Unsere Kontakte liefen auf verschiedenen Wegen, und sie mündeten am Ende bei einem Besuch des Ökumenischen Patriarchen, Bartholomäus I, dem Oberhaupt der Orthodoxen Kirche. Er ist zugleich der Bischof von Konstantinopel, also Istanbul. Als er uns seinen Segen erteilte, da wusste ich, dass ich diesen Film machen kann.
Wie sah Ihre Vorbereitung aus?
Ich selbst war schon in diversen Klöstern, katholischen Klöstern und orthodoxen Klöstern. Aber es ist immer etwas anderes, wenn sie irgendwo in der „normalen“ Welt ein Kloster besuchen. Am Ende gehen sie wieder raus und sie sind wieder in der Außenwelt. In Athos ist das ganz anders: Wenn sie da raus gehen, kommen sie gleich ins nächste Kloster, ins nächste Kloster usw. Und das geht so über 40 Kilometer. Die Menschen verändern sich durch die andere Lebensweise dort, und das bekommen sie sofort mit. Das hat mich sehr fasziniert.
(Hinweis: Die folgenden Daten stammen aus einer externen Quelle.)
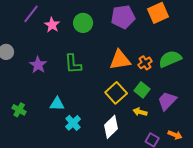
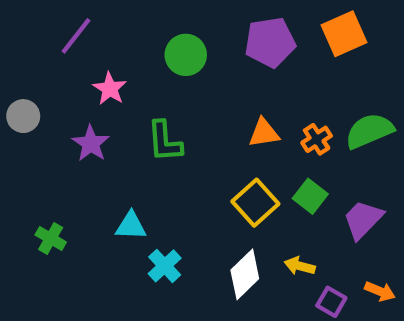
pink star: (52, 25) -> (110, 89), moved
orange triangle: (120, 60) -> (264, 133), size x0.7
yellow arrow: (140, 112) -> (300, 266), moved

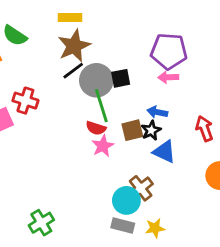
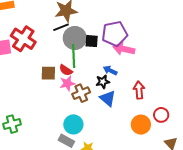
purple pentagon: (169, 51) -> (115, 34), moved, turned -30
pink arrow: (168, 77) -> (124, 49), size x1.5
red cross: (25, 101) -> (23, 39), size x1.4
brown square: (132, 130) -> (48, 73), moved
brown cross: (141, 188) -> (81, 93), moved

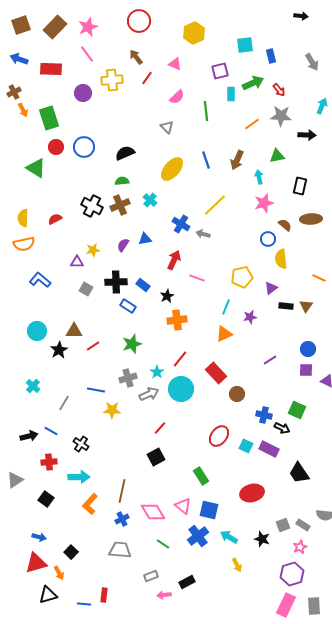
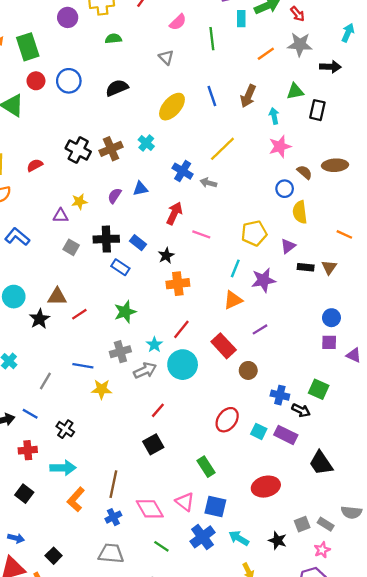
green semicircle: (122, 181) -> (113, 39), moved
black rectangle: (300, 186) -> (317, 110), moved
purple star: (250, 317) -> (263, 280), size x1.5
purple line: (270, 360) -> (260, 329), moved

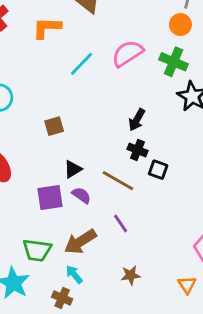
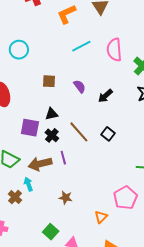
orange L-shape: (47, 28) -> (67, 14), turned -45
pink semicircle: (127, 53) -> (114, 50), turned -80
black cross: (137, 150) -> (52, 135), moved
purple semicircle: (81, 195) -> (80, 86), moved
purple line: (121, 223) -> (63, 158), moved

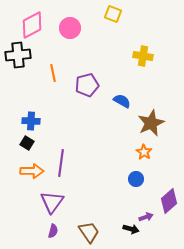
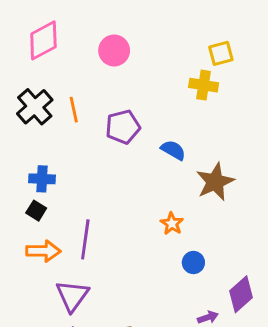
yellow square: (113, 14) -> (221, 53), moved, turned -36
pink circle: (70, 28) -> (114, 50), moved
black cross: (18, 55) -> (35, 107), moved, turned -35
orange star: (144, 152) -> (172, 224), moved

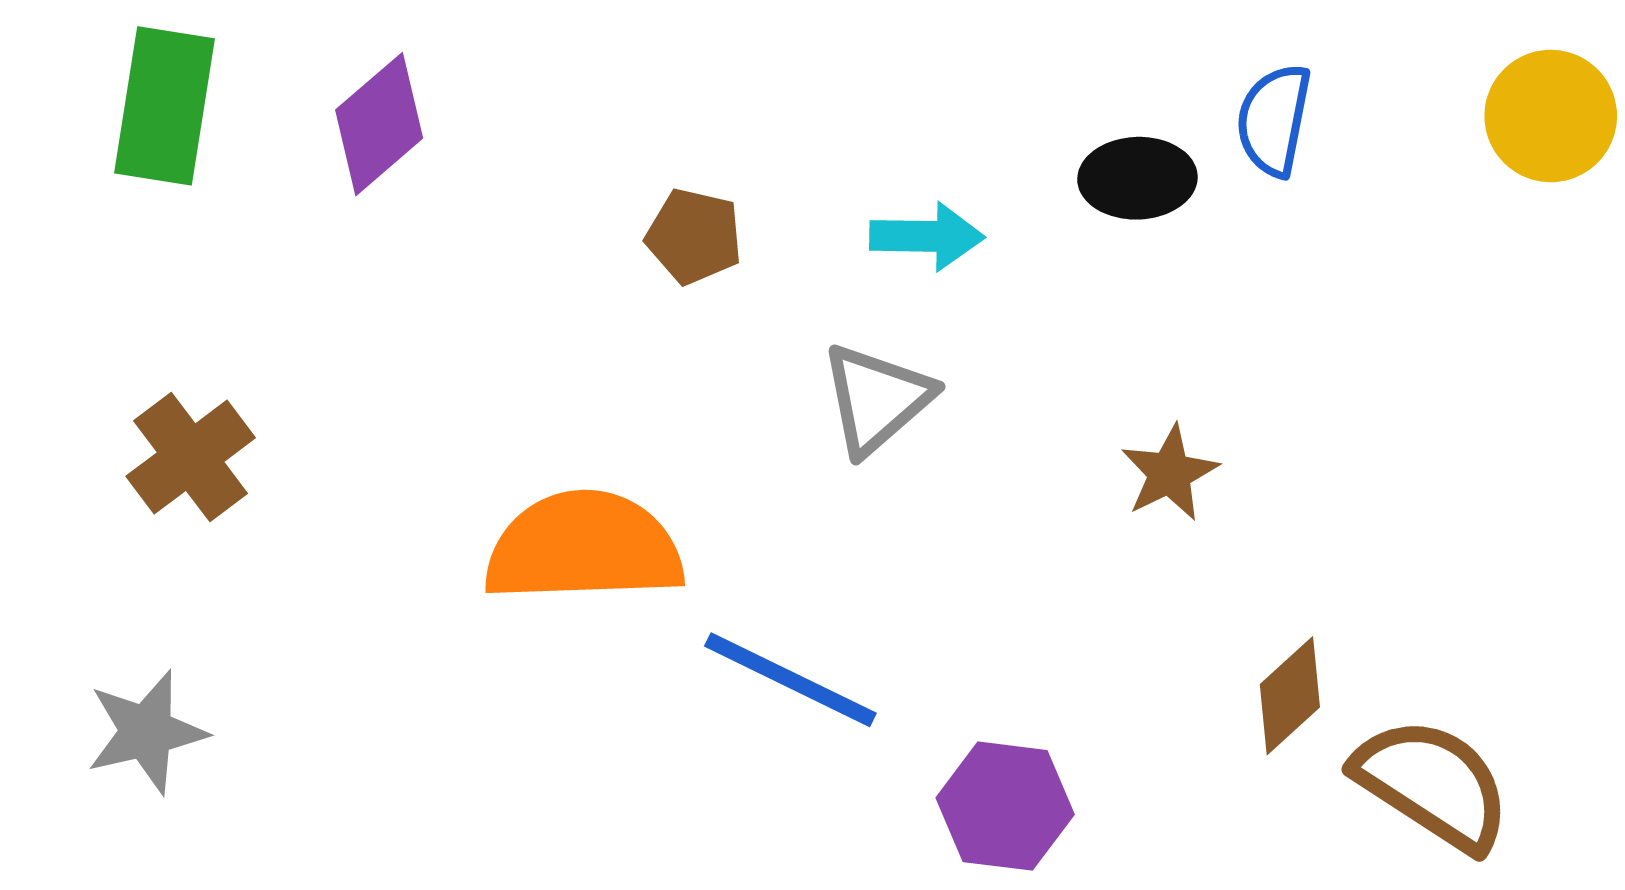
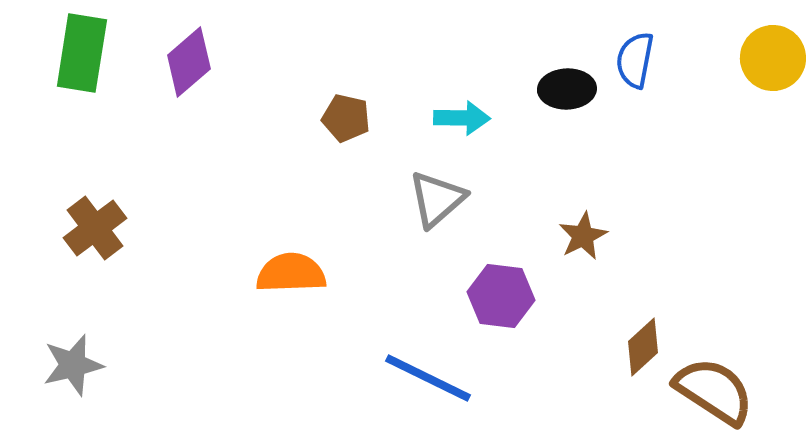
orange semicircle: (584, 547) -> (291, 273), size x0.7
blue line: (790, 680) -> (428, 378), moved
purple hexagon: (1005, 806) -> (501, 296), moved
Der Berg Athos hat etwas Ikonisches
Ich war erstaunt, dass Sie gleich am Anfang des Films den Berg auf der Inselspitze zeigen. So schön diese Aufnahmen sind, ich hätte sie quasi als Höhepunkt am Ende des Films erwartet?
In gewisser Weise ist der Weg da hoch das Ziel, weil uns der Weinmönch, Epiphanios, auch sehr viel von seinen Wanderungen erzählt. Wie er auf den Berg hoch gewandert ist und was das für ihn auch symbolisch bedeutet. Also der Berg steht schon im Zentrum des Films. Und ich finde, wenn man so etwas Ikonisches hat wie den Berg Athos, kann man ihn nicht nur aus der Entfernung zeigen.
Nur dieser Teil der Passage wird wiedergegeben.